Aklı herkesinki gibi çalışmazdı.
En temel soruları sorardı, en can alıcı noktadan...

Şefkati, gözünün gülüşünden,
İçtenliği, sesinin hayretinden
bilirdin.

Çalışmak, dayanıklılık testi,
Yarış, kendiyle rakip olduğu 
oyunlar listesiydi

Yufkayürekli kim deseler başka hiç kimse derdin o varken.

Tehdit savurmakta, kızıp 
küsmekte pek mahir sayılmazdı.

Olgun doğmak kaderse, vakara
kurban olmak da ayrılmaz parçasıydı onun yaşayışına baktığında.

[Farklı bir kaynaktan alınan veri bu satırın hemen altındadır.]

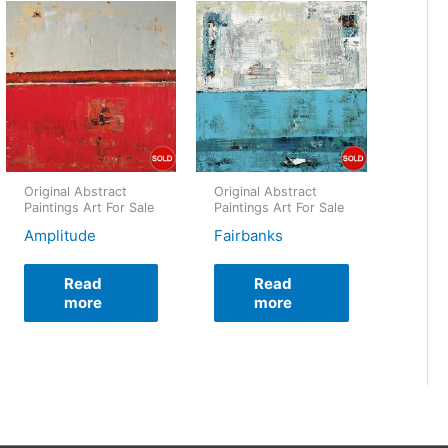
Original Abstract
Original Abstract
Paintings Art For Sale
Paintings Art For Sale
Amplitude
Fairbanks
Read
Read
more
more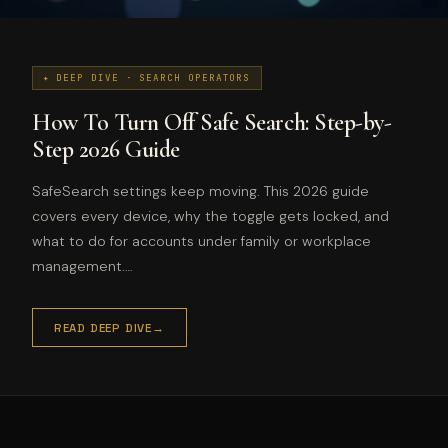
✦ DEEP DIVE · SEARCH OPERATORS
How To Turn Off Safe Search: Step-by-
Step 2026 Guide
SafeSearch settings keep moving. This 2026 guide
covers every device, why the toggle gets locked, and
what to do for accounts under family or workplace
management.…
READ DEEP DIVE
→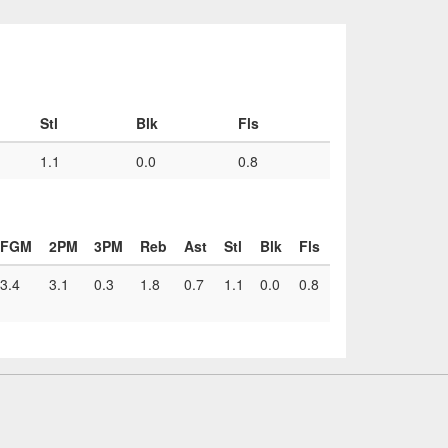
Stl
Blk
Fls
1.1
0.0
0.8
FGM
2PM
3PM
Reb
Ast
Stl
Blk
Fls
3.4
3.1
0.3
1.8
0.7
1.1
0.0
0.8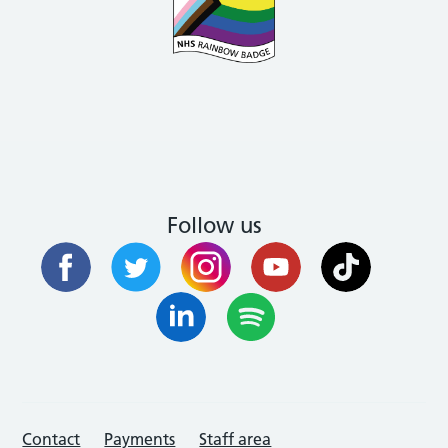
Follow us
Contact
Payments
Staff area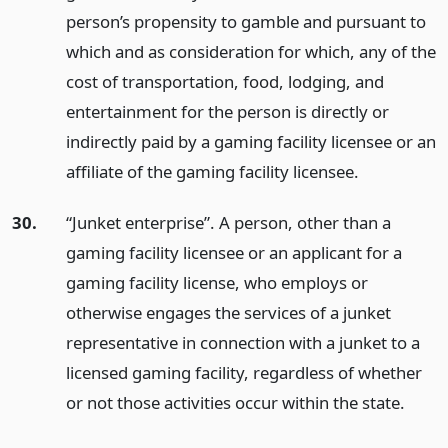
person’s propensity to gamble and pursuant to
which and as consideration for which, any of the
cost of transportation, food, lodging, and
entertainment for the person is directly or
indirectly paid by a gaming facility licensee or an
affiliate of the gaming facility licensee.
30.
“Junket enterprise”. A person, other than a
gaming facility licensee or an applicant for a
gaming facility license, who employs or
otherwise engages the services of a junket
representative in connection with a junket to a
licensed gaming facility, regardless of whether
or not those activities occur within the state.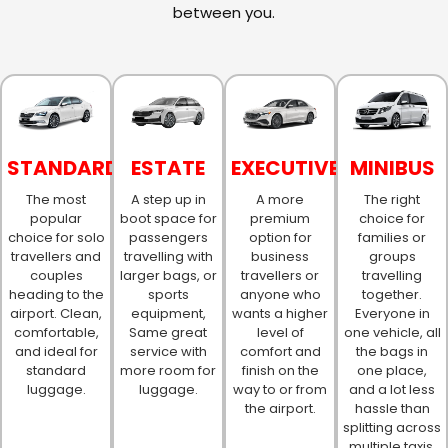
between you.
STANDARD
ESTATE
EXECUTIVE
MINIBUS
The most
A step up in
A more
The right
popular
boot space for
premium
choice for
choice for solo
passengers
option for
families or
travellers and
travelling with
business
groups
couples
larger bags, or
travellers or
travelling
heading to the
sports
anyone who
together.
airport. Clean,
equipment,
wants a higher
Everyone in
comfortable,
Same great
level of
one vehicle, all
and ideal for
service with
comfort and
the bags in
standard
more room for
finish on the
one place,
luggage.
luggage.
way to or from
and a lot less
the airport.
hassle than
splitting across
multiple taxis.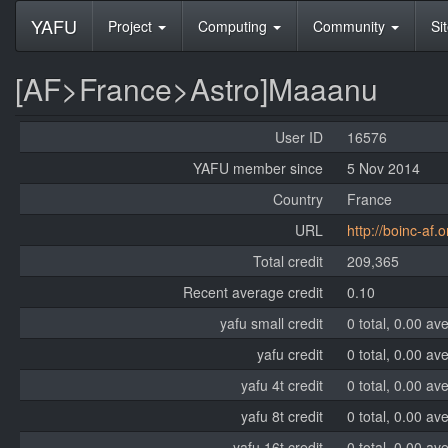
YAFU
Project
Computing
Community
Si
[AF>France>Astro]Maaanu
User ID
16576
YAFU member since
5 Nov 2014
Country
France
URL
http://boinc-af.o
Total credit
209,365
Recent average credit
0.10
yafu small credit
0 total, 0.00 av
yafu credit
0 total, 0.00 av
yafu 4t credit
0 total, 0.00 av
yafu 8t credit
0 total, 0.00 av
yafu 16t credit
0 total, 0.00 av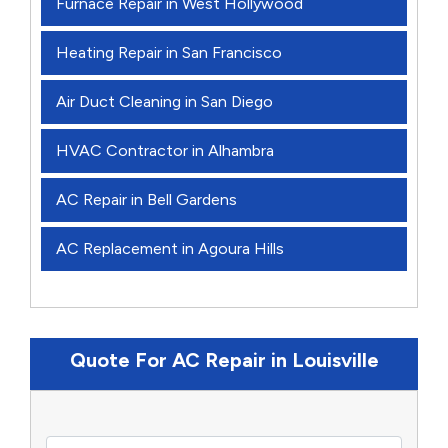
Furnace Repair in West Hollywood
Heating Repair in San Francisco
Air Duct Cleaning in San Diego
HVAC Contractor in Alhambra
AC Repair in Bell Gardens
AC Replacement in Agoura Hills
Quote For AC Repair in Louisville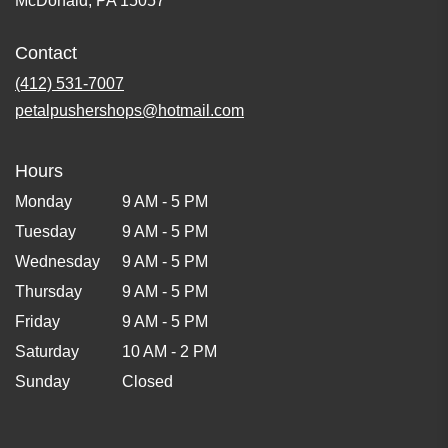
McDonald, PA 15057
Contact
(412) 531-7007
petalpushershops@hotmail.com
Hours
Monday
9 AM - 5 PM
Tuesday
9 AM - 5 PM
Wednesday
9 AM - 5 PM
Thursday
9 AM - 5 PM
Friday
9 AM - 5 PM
Saturday
10 AM - 2 PM
Sunday
Closed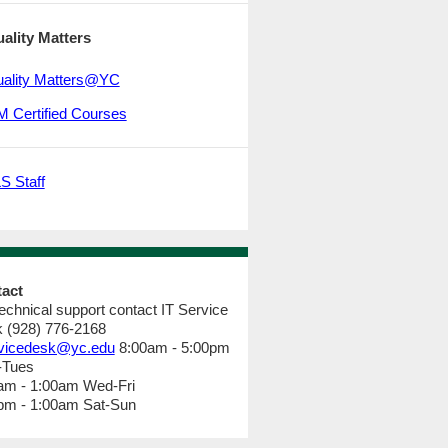
ality Matters
ality Matters@YC
 Certified Courses
S Staff
tact
technical support contact IT Service
 (928) 776-2168
vicedesk@yc.edu
8:00am - 5:00pm
-Tues
am - 1:00am Wed-Fri
pm - 1:00am Sat-Sun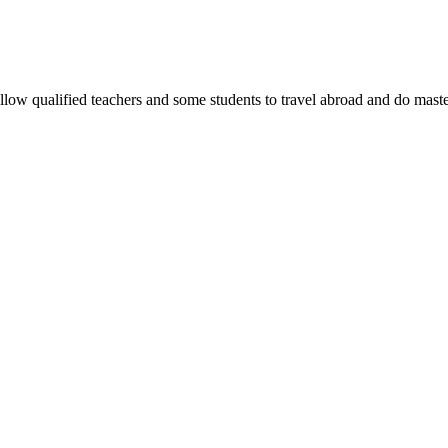
allow qualified teachers and some students to travel abroad and do maste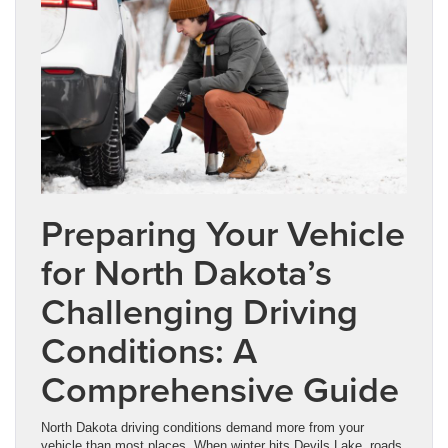
Preparing Your Vehicle
for North Dakota’s
Challenging Driving
Conditions: A
Comprehensive Guide
North Dakota driving conditions demand more from your
vehicle than most places. When winter hits Devils Lake, roads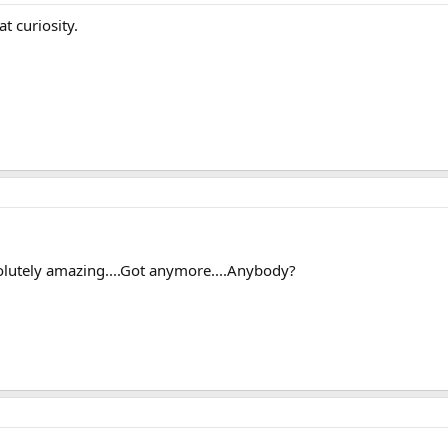
t curiosity.
solutely amazing....Got anymore....Anybody?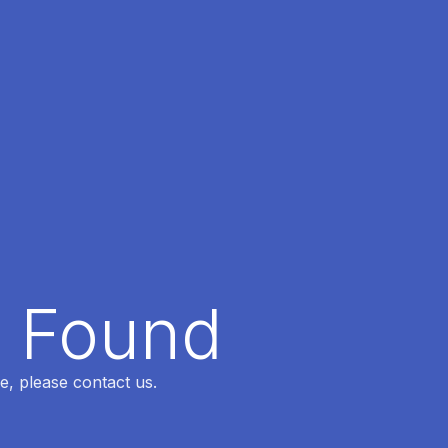
t Found
e, please contact us.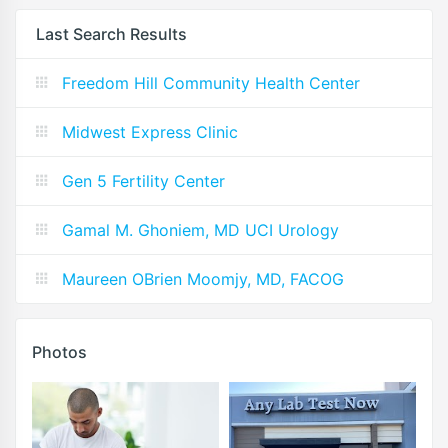
Last Search Results
Freedom Hill Community Health Center
Midwest Express Clinic
Gen 5 Fertility Center
Gamal M. Ghoniem, MD UCI Urology
Maureen OBrien Moomjy, MD, FACOG
Photos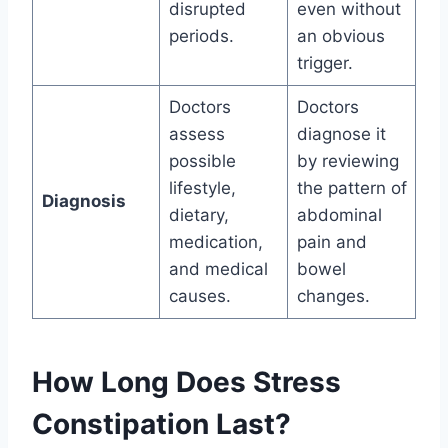
disrupted
even without
periods.
an obvious
trigger.
Doctors
Doctors
assess
diagnose it
possible
by reviewing
lifestyle,
the pattern of
Diagnosis
dietary,
abdominal
medication,
pain and
and medical
bowel
causes.
changes.
How Long Does Stress
Constipation Last?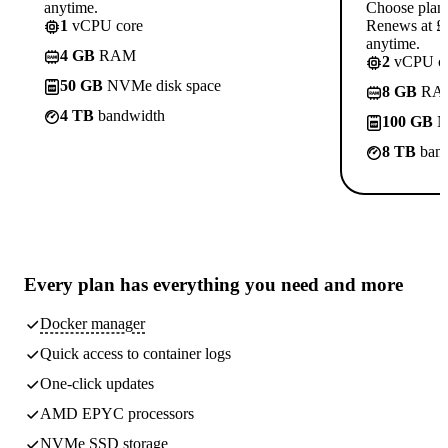
anytime.
Choose plan
1
vCPU core
Renews at £1
anytime.
4 GB
RAM
2
vCPU co
50 GB
NVMe disk space
8 GB
RA
4 TB
bandwidth
100 GB
N
8 TB
band
Every plan has
everything you need
and more
Docker manager
Quick access to container logs
One-click updates
AMD EPYC processors
NVMe SSD storage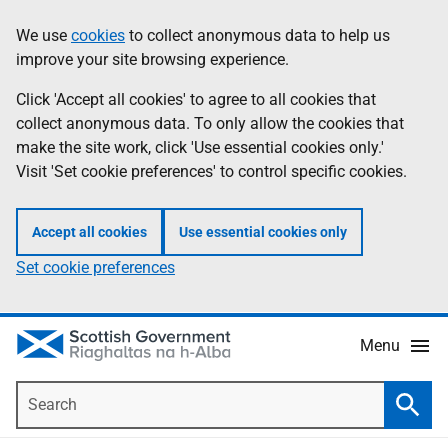
Skip
Accessibility
We use
cookies
to collect anonymous data to help us
Information
to
help
improve your site browsing experience.
main
content
Click 'Accept all cookies' to agree to all cookies that
collect anonymous data. To only allow the cookies that
make the site work, click 'Use essential cookies only.'
Visit 'Set cookie preferences' to control specific cookies.
Accept all cookies
Use essential cookies only
Set cookie preferences
Menu
Search
Searc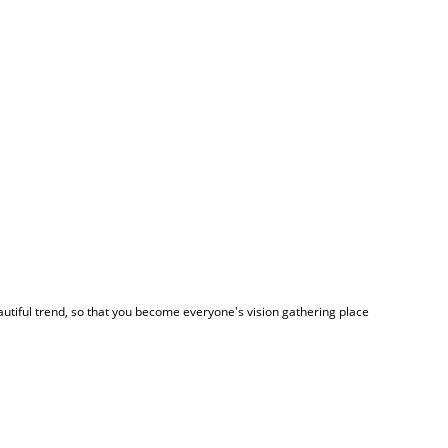
autiful trend, so that you become everyone's vision gathering place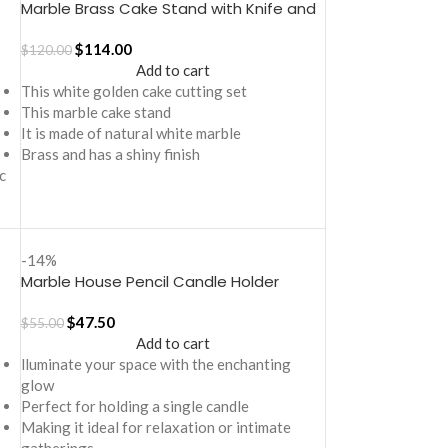
Marble Brass Cake Stand with Knife and
Server Set
$
114.00
$
120.00
Add to cart
This white golden cake cutting set
This marble cake stand
It is made of natural white marble
Brass and has a shiny finish
c
-14%
Marble House Pencil Candle Holder
$
47.50
$
55.00
Add to cart
lluminate your space with the enchanting
glow
Perfect for holding a single candle
Making it ideal for relaxation or intimate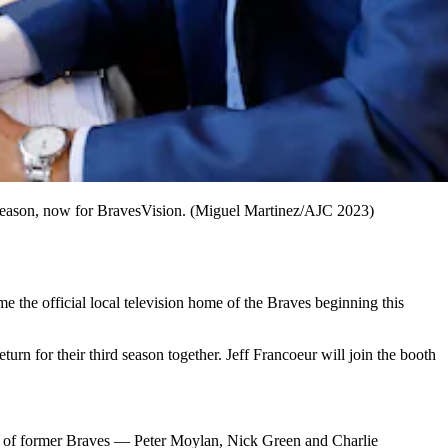
d season, now for BravesVision. (Miguel Martinez/AJC 2023)
the official local television home of the Braves beginning this
rn for their third season together. Jeff Francoeur will join the booth
o of former Braves — Peter Moylan, Nick Green and Charlie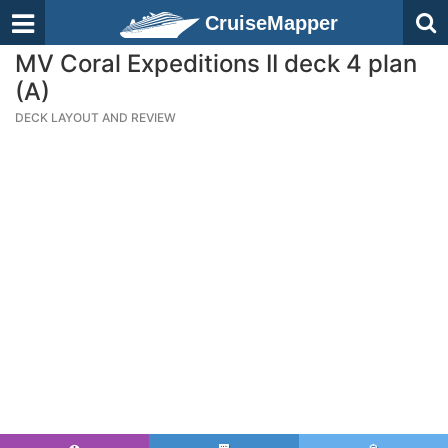
CruiseMapper
MV Coral Expeditions II deck 4 plan
(A)
DECK LAYOUT AND REVIEW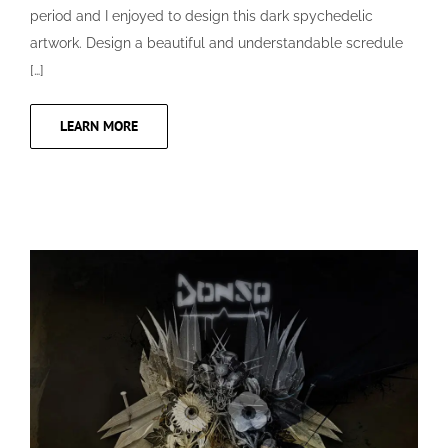
period and I enjoyed to design this dark spychedelic
artwork. Design a beautiful and understandable scredule
[…]
LEARN MORE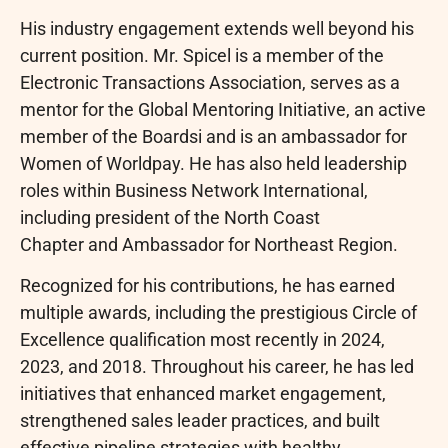
His industry engagement extends well beyond his
current position. Mr. Spicel is a member of the
Electronic Transactions Association, serves as a
mentor for the Global Mentoring Initiative, an active
member of the Boardsi and is an ambassador for
Women of Worldpay. He has also held leadership
roles within Business Network International,
including president of the North Coast
Chapter and Ambassador for Northeast Region.
Recognized for his contributions, he has earned
multiple awards, including the prestigious Circle of
Excellence qualification most recently in 2024,
2023, and 2018. Throughout his career, he has led
initiatives that enhanced market engagement,
strengthened sales leader practices, and built
effective pipeline strategies with healthy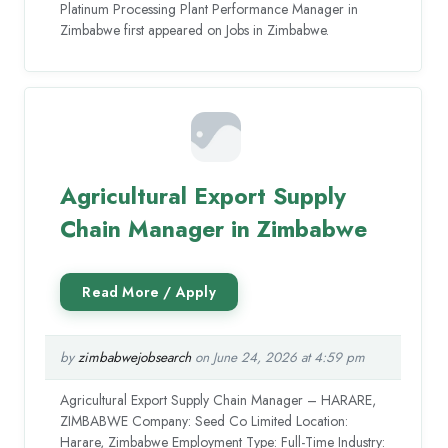
Platinum Processing Plant Performance Manager in
Zimbabwe first appeared on Jobs in Zimbabwe.
Agricultural Export Supply
Chain Manager in Zimbabwe
by
zimbabwejobsearch
on June 24, 2026 at 4:59 pm
Agricultural Export Supply Chain Manager – HARARE,
ZIMBABWE Company: Seed Co Limited Location:
Harare, Zimbabwe Employment Type: Full-Time Industry: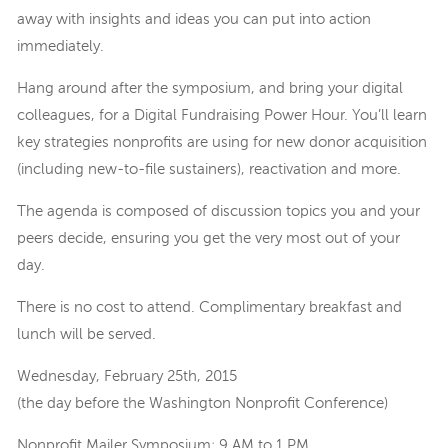
away with insights and ideas you can put into action
immediately.
Hang around after the symposium, and bring your digital
colleagues, for a Digital Fundraising Power Hour. You’ll learn
key strategies nonprofits are using for new donor acquisition
(including new-to-file sustainers), reactivation and more.
The agenda is composed of discussion topics you and your
peers decide, ensuring you get the very most out of your
day.
There is no cost to attend. Complimentary breakfast and
lunch will be served.
Wednesday, February 25th, 2015
(the day before the Washington Nonprofit Conference)
Nonprofit Mailer Symposium: 9 AM to 1 PM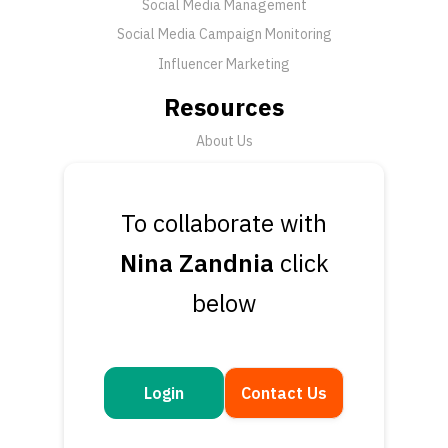
Social Media Management
Social Media Campaign Monitoring
Influencer Marketing
Resources
About Us
FAQ
News
To collaborate with
Support
Nina Zandnia
click
Submit a Ticket
below
Talk to an Expert
Book a Demo
Contact Us
Login
Contact Us
Get in touch
Questions or feedback? We’d love to hear from you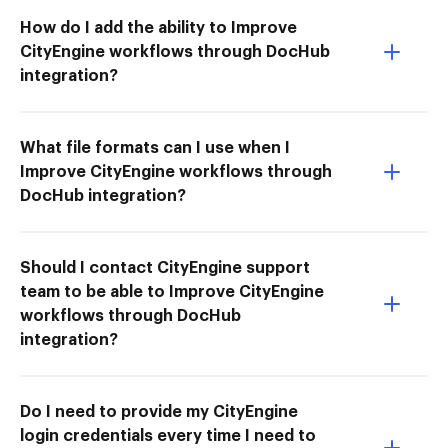
How do I add the ability to Improve
CityEngine workflows through DocHub
integration?
What file formats can I use when I
Improve CityEngine workflows through
DocHub integration?
Should I contact CityEngine support
team to be able to Improve CityEngine
workflows through DocHub
integration?
Do I need to provide my CityEngine
login credentials every time I need to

Gidişi kadar keskin köşelerdi
dönüşlerindeki seçimler ki onların seçim olduğuna ihtimal veremezdin gözün yemeyeceğinden...

Dışarıdan bakıp, onun gıyabında söylenebilen her ne varsa, kendine dön bak dedirtecek kadar yüzleşmeye kapı araladı etrafında... Şaşkın ayarken insanlar hakiki olana...

Uzay gemisiyle gelip almadılar bildiğim kadarıyla ama ışık hızıyla gitmiş olmalı ki yoktu o toprak atılan çukurda.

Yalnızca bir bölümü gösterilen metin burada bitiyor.